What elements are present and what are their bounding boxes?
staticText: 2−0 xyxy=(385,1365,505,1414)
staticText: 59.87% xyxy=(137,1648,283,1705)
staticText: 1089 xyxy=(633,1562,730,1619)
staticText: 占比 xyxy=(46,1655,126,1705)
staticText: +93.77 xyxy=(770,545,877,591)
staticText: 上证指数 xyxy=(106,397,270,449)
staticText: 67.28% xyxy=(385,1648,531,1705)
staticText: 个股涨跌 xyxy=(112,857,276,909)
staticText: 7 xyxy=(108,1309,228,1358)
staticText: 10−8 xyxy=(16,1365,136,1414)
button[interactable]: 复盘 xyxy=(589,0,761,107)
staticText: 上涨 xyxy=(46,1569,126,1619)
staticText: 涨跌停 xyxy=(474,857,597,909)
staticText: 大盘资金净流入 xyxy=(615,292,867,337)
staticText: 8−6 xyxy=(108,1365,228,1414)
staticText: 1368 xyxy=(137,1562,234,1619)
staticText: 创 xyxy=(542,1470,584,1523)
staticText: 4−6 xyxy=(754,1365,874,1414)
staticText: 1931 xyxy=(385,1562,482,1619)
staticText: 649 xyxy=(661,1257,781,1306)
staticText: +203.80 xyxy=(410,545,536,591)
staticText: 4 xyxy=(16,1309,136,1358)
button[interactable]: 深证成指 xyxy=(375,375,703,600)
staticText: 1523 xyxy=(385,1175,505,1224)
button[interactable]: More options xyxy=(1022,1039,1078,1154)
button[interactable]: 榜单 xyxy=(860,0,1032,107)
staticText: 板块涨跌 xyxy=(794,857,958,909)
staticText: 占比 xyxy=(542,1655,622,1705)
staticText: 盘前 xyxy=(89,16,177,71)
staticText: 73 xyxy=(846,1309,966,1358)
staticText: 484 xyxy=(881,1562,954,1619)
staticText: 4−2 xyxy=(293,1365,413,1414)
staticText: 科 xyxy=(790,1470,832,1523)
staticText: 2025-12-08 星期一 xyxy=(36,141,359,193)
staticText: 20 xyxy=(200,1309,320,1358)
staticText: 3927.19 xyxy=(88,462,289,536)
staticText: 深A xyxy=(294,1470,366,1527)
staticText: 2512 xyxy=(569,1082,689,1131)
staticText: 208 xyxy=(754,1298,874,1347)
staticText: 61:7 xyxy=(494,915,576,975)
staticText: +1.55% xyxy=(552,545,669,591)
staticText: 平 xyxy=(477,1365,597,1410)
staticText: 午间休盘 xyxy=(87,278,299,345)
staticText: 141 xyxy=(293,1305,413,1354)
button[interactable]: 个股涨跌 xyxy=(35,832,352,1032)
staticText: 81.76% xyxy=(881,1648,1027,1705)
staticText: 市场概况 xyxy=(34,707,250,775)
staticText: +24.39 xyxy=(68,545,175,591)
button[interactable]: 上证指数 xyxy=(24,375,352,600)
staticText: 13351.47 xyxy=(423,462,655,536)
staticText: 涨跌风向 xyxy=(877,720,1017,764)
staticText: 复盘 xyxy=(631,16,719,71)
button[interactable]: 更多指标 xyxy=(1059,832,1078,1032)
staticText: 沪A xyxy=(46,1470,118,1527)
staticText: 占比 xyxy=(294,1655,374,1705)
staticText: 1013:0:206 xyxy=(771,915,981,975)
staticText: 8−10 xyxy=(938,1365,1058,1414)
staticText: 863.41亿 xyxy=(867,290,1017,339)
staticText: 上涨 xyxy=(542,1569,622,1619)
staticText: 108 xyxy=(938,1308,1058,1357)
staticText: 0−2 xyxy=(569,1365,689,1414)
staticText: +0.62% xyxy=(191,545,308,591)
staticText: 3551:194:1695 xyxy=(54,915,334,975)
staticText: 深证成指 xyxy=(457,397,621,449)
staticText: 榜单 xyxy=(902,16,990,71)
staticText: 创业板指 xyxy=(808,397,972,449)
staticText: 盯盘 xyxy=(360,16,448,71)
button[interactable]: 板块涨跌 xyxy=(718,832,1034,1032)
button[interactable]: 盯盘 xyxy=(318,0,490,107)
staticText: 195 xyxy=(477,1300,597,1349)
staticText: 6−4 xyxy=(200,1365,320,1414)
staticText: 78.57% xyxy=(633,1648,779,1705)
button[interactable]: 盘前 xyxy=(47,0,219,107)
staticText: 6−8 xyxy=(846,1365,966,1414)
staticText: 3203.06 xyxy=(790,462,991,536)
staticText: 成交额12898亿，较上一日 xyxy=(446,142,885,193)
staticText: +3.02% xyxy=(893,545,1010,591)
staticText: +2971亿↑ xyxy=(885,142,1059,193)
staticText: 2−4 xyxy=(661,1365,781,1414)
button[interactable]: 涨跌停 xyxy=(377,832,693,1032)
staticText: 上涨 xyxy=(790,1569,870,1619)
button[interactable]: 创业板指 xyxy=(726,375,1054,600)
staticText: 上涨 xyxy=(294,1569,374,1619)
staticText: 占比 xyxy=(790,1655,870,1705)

*WHAT IS EXPECTED*. Exactly as written, reproduce the whole listing.

*RESPONSE*.
What elements are present and what are their bounding boxes?
staticText: 2−0 xyxy=(385,1365,505,1414)
staticText: 59.87% xyxy=(137,1648,283,1705)
staticText: 1089 xyxy=(633,1562,730,1619)
staticText: 占比 xyxy=(46,1655,126,1705)
staticText: +93.77 xyxy=(770,545,877,591)
staticText: 上证指数 xyxy=(106,397,270,449)
staticText: 67.28% xyxy=(385,1648,531,1705)
staticText: 个股涨跌 xyxy=(112,857,276,909)
staticText: 7 xyxy=(108,1309,228,1358)
staticText: 10−8 xyxy=(16,1365,136,1414)
button[interactable]: 复盘 xyxy=(589,0,761,107)
staticText: 上涨 xyxy=(46,1569,126,1619)
staticText: 涨跌停 xyxy=(474,857,597,909)
staticText: 大盘资金净流入 xyxy=(615,292,867,337)
staticText: 8−6 xyxy=(108,1365,228,1414)
staticText: 1368 xyxy=(137,1562,234,1619)
staticText: 创 xyxy=(542,1470,584,1523)
staticText: 4−6 xyxy=(754,1365,874,1414)
staticText: 1931 xyxy=(385,1562,482,1619)
staticText: 649 xyxy=(661,1257,781,1306)
staticText: +203.80 xyxy=(410,545,536,591)
staticText: 4 xyxy=(16,1309,136,1358)
button[interactable]: 深证成指 xyxy=(375,375,703,600)
staticText: 1523 xyxy=(385,1175,505,1224)
button[interactable]: More options xyxy=(1022,1039,1078,1154)
button[interactable]: 榜单 xyxy=(860,0,1032,107)
staticText: 板块涨跌 xyxy=(794,857,958,909)
staticText: 占比 xyxy=(542,1655,622,1705)
staticText: 盘前 xyxy=(89,16,177,71)
staticText: 73 xyxy=(846,1309,966,1358)
staticText: 484 xyxy=(881,1562,954,1619)
staticText: 4−2 xyxy=(293,1365,413,1414)
staticText: 科 xyxy=(790,1470,832,1523)
staticText: 2025-12-08 星期一 xyxy=(36,141,359,193)
staticText: 20 xyxy=(200,1309,320,1358)
staticText: 3927.19 xyxy=(88,462,289,536)
staticText: 深A xyxy=(294,1470,366,1527)
staticText: 2512 xyxy=(569,1082,689,1131)
staticText: 208 xyxy=(754,1298,874,1347)
staticText: 61:7 xyxy=(494,915,576,975)
staticText: +1.55% xyxy=(552,545,669,591)
staticText: 平 xyxy=(477,1365,597,1410)
staticText: 午间休盘 xyxy=(87,278,299,345)
staticText: 141 xyxy=(293,1305,413,1354)
button[interactable]: 个股涨跌 xyxy=(35,832,352,1032)
staticText: 81.76% xyxy=(881,1648,1027,1705)
staticText: 市场概况 xyxy=(34,707,250,775)
staticText: +24.39 xyxy=(68,545,175,591)
button[interactable]: 上证指数 xyxy=(24,375,352,600)
staticText: 13351.47 xyxy=(423,462,655,536)
staticText: 涨跌风向 xyxy=(877,720,1017,764)
staticText: 复盘 xyxy=(631,16,719,71)
button[interactable]: 更多指标 xyxy=(1059,832,1078,1032)
staticText: 沪A xyxy=(46,1470,118,1527)
staticText: 占比 xyxy=(294,1655,374,1705)
staticText: 1013:0:206 xyxy=(771,915,981,975)
staticText: 8−10 xyxy=(938,1365,1058,1414)
staticText: 863.41亿 xyxy=(867,290,1017,339)
staticText: 上涨 xyxy=(542,1569,622,1619)
staticText: 108 xyxy=(938,1308,1058,1357)
staticText: 0−2 xyxy=(569,1365,689,1414)
staticText: +0.62% xyxy=(191,545,308,591)
staticText: 3551:194:1695 xyxy=(54,915,334,975)
staticText: 深证成指 xyxy=(457,397,621,449)
staticText: 榜单 xyxy=(902,16,990,71)
staticText: 创业板指 xyxy=(808,397,972,449)
staticText: 盯盘 xyxy=(360,16,448,71)
button[interactable]: 板块涨跌 xyxy=(718,832,1034,1032)
button[interactable]: 盯盘 xyxy=(318,0,490,107)
staticText: 195 xyxy=(477,1300,597,1349)
staticText: 6−4 xyxy=(200,1365,320,1414)
staticText: 78.57% xyxy=(633,1648,779,1705)
button[interactable]: 盘前 xyxy=(47,0,219,107)
staticText: 6−8 xyxy=(846,1365,966,1414)
staticText: 3203.06 xyxy=(790,462,991,536)
staticText: 成交额12898亿，较上一日 xyxy=(446,142,885,193)
staticText: +3.02% xyxy=(893,545,1010,591)
staticText: +2971亿↑ xyxy=(885,142,1059,193)
staticText: 2−4 xyxy=(661,1365,781,1414)
button[interactable]: 涨跌停 xyxy=(377,832,693,1032)
staticText: 上涨 xyxy=(790,1569,870,1619)
button[interactable]: 创业板指 xyxy=(726,375,1054,600)
staticText: 上涨 xyxy=(294,1569,374,1619)
staticText: 占比 xyxy=(790,1655,870,1705)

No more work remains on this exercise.